A graduate of Columbia, Dr. Massimino talked about how his love of space began as a 6-year-old. But it wasn’t until he was in graduate school at the Massachusetts Institute of Technology that he first applied to be an astronaut at NASA. He was rejected from the space program three times, but remained undeterred.

“You’ve got to keep at it,” he said. 

After earning his master’s and doctorate degrees at MIT, Dr. Massimino worked as a research engineer at the Johnson Space Center in Houston, and then joined the engineering faculty at Georgia Tech. 

Still determined to be an astronaut, he applied a fourth time to NASA. This time, in 1996, he was selected as an astronaut candidate. Dr.
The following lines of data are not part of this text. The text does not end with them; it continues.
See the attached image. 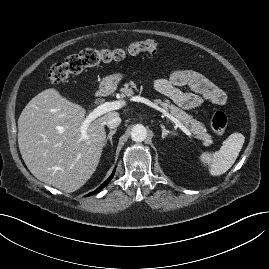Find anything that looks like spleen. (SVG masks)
Instances as JSON below:
<instances>
[{"mask_svg":"<svg viewBox=\"0 0 269 269\" xmlns=\"http://www.w3.org/2000/svg\"><path fill=\"white\" fill-rule=\"evenodd\" d=\"M244 141V135L238 132L232 133L219 151L203 152L200 155V160L209 166V173L212 176L222 175L235 163Z\"/></svg>","mask_w":269,"mask_h":269,"instance_id":"3e777b00","label":"spleen"}]
</instances>
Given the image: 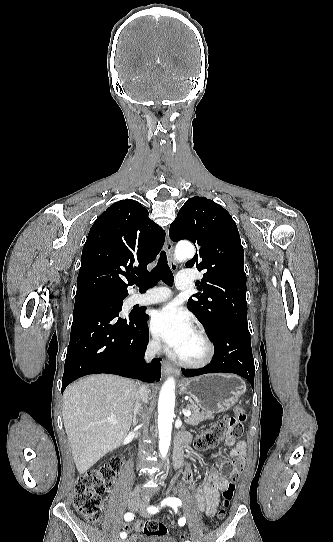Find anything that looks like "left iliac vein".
<instances>
[{"label":"left iliac vein","instance_id":"1","mask_svg":"<svg viewBox=\"0 0 333 542\" xmlns=\"http://www.w3.org/2000/svg\"><path fill=\"white\" fill-rule=\"evenodd\" d=\"M148 505H149L148 500H147V499H144V500H143V503L141 504V506H140V508H139V513H140L141 516H143V517H148V516H149V514H148V512H147V510H146V507H147Z\"/></svg>","mask_w":333,"mask_h":542}]
</instances>
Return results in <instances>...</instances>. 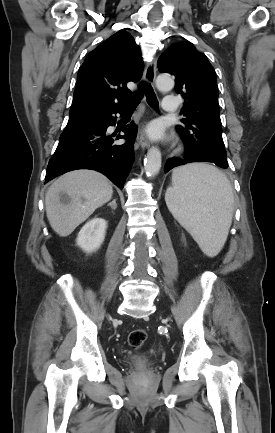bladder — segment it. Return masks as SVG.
<instances>
[{
    "instance_id": "31cf9c89",
    "label": "bladder",
    "mask_w": 275,
    "mask_h": 433,
    "mask_svg": "<svg viewBox=\"0 0 275 433\" xmlns=\"http://www.w3.org/2000/svg\"><path fill=\"white\" fill-rule=\"evenodd\" d=\"M147 358L146 357H139L137 360H136V364H139V365H146L147 364Z\"/></svg>"
}]
</instances>
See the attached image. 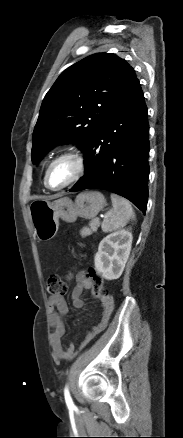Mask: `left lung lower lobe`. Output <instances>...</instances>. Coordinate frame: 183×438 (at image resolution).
<instances>
[{
  "instance_id": "left-lung-lower-lobe-1",
  "label": "left lung lower lobe",
  "mask_w": 183,
  "mask_h": 438,
  "mask_svg": "<svg viewBox=\"0 0 183 438\" xmlns=\"http://www.w3.org/2000/svg\"><path fill=\"white\" fill-rule=\"evenodd\" d=\"M138 80L99 125L84 150L85 174L69 190L103 189L144 213L148 201L149 125Z\"/></svg>"
}]
</instances>
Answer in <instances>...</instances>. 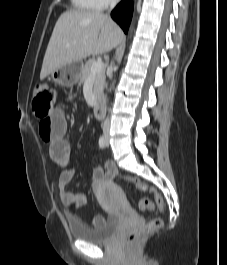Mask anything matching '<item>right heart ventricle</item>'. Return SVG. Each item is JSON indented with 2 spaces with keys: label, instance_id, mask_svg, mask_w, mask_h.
I'll return each mask as SVG.
<instances>
[{
  "label": "right heart ventricle",
  "instance_id": "right-heart-ventricle-1",
  "mask_svg": "<svg viewBox=\"0 0 227 265\" xmlns=\"http://www.w3.org/2000/svg\"><path fill=\"white\" fill-rule=\"evenodd\" d=\"M73 7L80 11H91L97 9L95 0H71Z\"/></svg>",
  "mask_w": 227,
  "mask_h": 265
}]
</instances>
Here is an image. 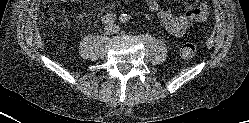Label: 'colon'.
<instances>
[{
  "label": "colon",
  "mask_w": 249,
  "mask_h": 123,
  "mask_svg": "<svg viewBox=\"0 0 249 123\" xmlns=\"http://www.w3.org/2000/svg\"><path fill=\"white\" fill-rule=\"evenodd\" d=\"M196 53V44L192 39H186L180 48V54L183 58H192Z\"/></svg>",
  "instance_id": "5ec220e1"
}]
</instances>
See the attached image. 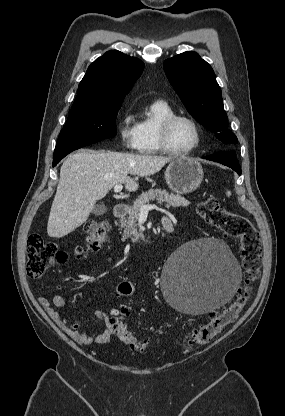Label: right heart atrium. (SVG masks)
Here are the masks:
<instances>
[{
    "instance_id": "1",
    "label": "right heart atrium",
    "mask_w": 285,
    "mask_h": 416,
    "mask_svg": "<svg viewBox=\"0 0 285 416\" xmlns=\"http://www.w3.org/2000/svg\"><path fill=\"white\" fill-rule=\"evenodd\" d=\"M120 140L129 151H138L141 147V138L138 131V122L135 113L125 110L120 119L119 126Z\"/></svg>"
}]
</instances>
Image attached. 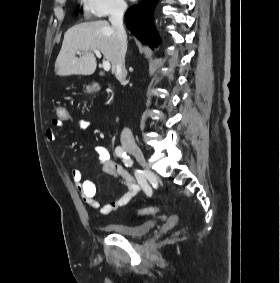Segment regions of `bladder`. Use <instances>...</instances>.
<instances>
[{"label":"bladder","instance_id":"31cf9c89","mask_svg":"<svg viewBox=\"0 0 280 283\" xmlns=\"http://www.w3.org/2000/svg\"><path fill=\"white\" fill-rule=\"evenodd\" d=\"M156 227V222L147 221L138 225H130L127 223L117 222L109 223L104 228L112 234L127 238H138L153 230Z\"/></svg>","mask_w":280,"mask_h":283}]
</instances>
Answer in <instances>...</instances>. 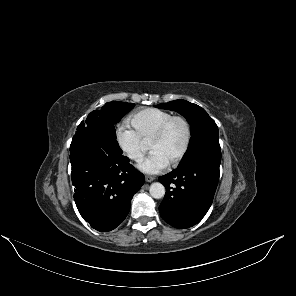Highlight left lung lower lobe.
I'll return each instance as SVG.
<instances>
[{
  "label": "left lung lower lobe",
  "instance_id": "1",
  "mask_svg": "<svg viewBox=\"0 0 296 296\" xmlns=\"http://www.w3.org/2000/svg\"><path fill=\"white\" fill-rule=\"evenodd\" d=\"M220 163L221 152L208 153L159 177L166 188L159 211L168 224L189 228L204 217L217 188Z\"/></svg>",
  "mask_w": 296,
  "mask_h": 296
}]
</instances>
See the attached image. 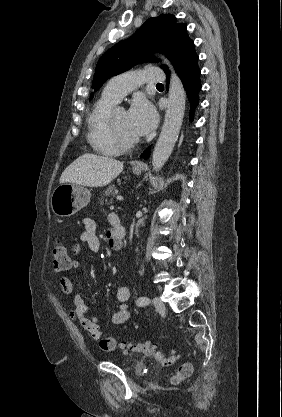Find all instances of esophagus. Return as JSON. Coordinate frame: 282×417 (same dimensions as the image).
<instances>
[{"label": "esophagus", "instance_id": "1", "mask_svg": "<svg viewBox=\"0 0 282 417\" xmlns=\"http://www.w3.org/2000/svg\"><path fill=\"white\" fill-rule=\"evenodd\" d=\"M137 167H143V164H138Z\"/></svg>", "mask_w": 282, "mask_h": 417}]
</instances>
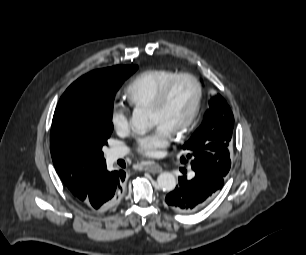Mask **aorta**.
I'll return each instance as SVG.
<instances>
[{"instance_id":"762f6f07","label":"aorta","mask_w":306,"mask_h":255,"mask_svg":"<svg viewBox=\"0 0 306 255\" xmlns=\"http://www.w3.org/2000/svg\"><path fill=\"white\" fill-rule=\"evenodd\" d=\"M132 129L137 133H145L147 129L151 126V121L148 112L145 110L136 108L133 111L131 118ZM176 178L170 172H162L157 177L158 188L170 192L176 187Z\"/></svg>"}]
</instances>
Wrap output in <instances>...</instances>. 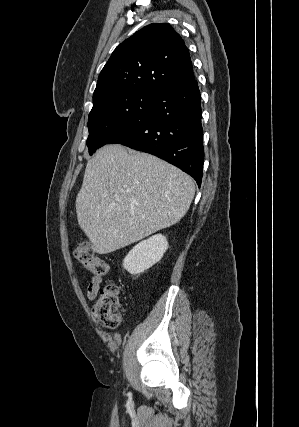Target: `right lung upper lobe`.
Masks as SVG:
<instances>
[{
    "instance_id": "1",
    "label": "right lung upper lobe",
    "mask_w": 299,
    "mask_h": 427,
    "mask_svg": "<svg viewBox=\"0 0 299 427\" xmlns=\"http://www.w3.org/2000/svg\"><path fill=\"white\" fill-rule=\"evenodd\" d=\"M192 80L191 58L180 35L170 24L153 23L113 51L99 75L93 103L124 92L154 97Z\"/></svg>"
}]
</instances>
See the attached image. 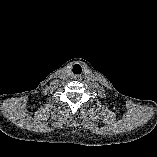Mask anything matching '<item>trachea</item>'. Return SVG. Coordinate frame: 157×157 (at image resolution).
Returning a JSON list of instances; mask_svg holds the SVG:
<instances>
[{
    "label": "trachea",
    "mask_w": 157,
    "mask_h": 157,
    "mask_svg": "<svg viewBox=\"0 0 157 157\" xmlns=\"http://www.w3.org/2000/svg\"><path fill=\"white\" fill-rule=\"evenodd\" d=\"M82 72V68L79 64H75L73 67V73L74 74H81Z\"/></svg>",
    "instance_id": "3493384b"
}]
</instances>
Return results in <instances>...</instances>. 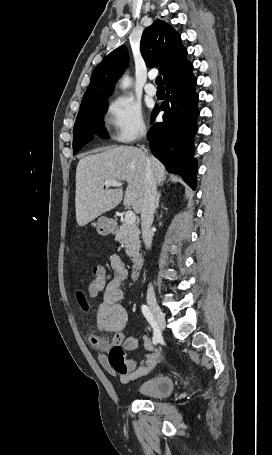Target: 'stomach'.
I'll use <instances>...</instances> for the list:
<instances>
[{"label":"stomach","mask_w":272,"mask_h":455,"mask_svg":"<svg viewBox=\"0 0 272 455\" xmlns=\"http://www.w3.org/2000/svg\"><path fill=\"white\" fill-rule=\"evenodd\" d=\"M114 230V222L107 217H100L97 221V232L102 236L110 234Z\"/></svg>","instance_id":"stomach-1"}]
</instances>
Massimino was part of the fourth and fifth Hubble Space Telescope servicing missions, in 2002 and 2009. 

On his missions, each astronaut was allowed to bring one shirt that was special to him or her. After much thought, he decided on a Columbia University shirt because of what he learned there as an undergraduate.

“If you’re willing to work hard and not give up, good things can happen,” he said.

Dr. Massimino took multiple questions from the audience, and then left students with this advice about choosing a career path: “It’s really up to you to decide what you’re interested in. I was in my 20s when I realized I was still very interested in the space program. If that happens to you, I think you have to pursue it in some way. Whatever passion you have, you have to at least try. The only way something is impossible is if you give up.”

Afterward, Dr. Massimino and Ms. Marinaccio joined Collegiate Upper School students and faculty members for lunch in the Octagon of Sharp Academic Commons, during which more discussion took place.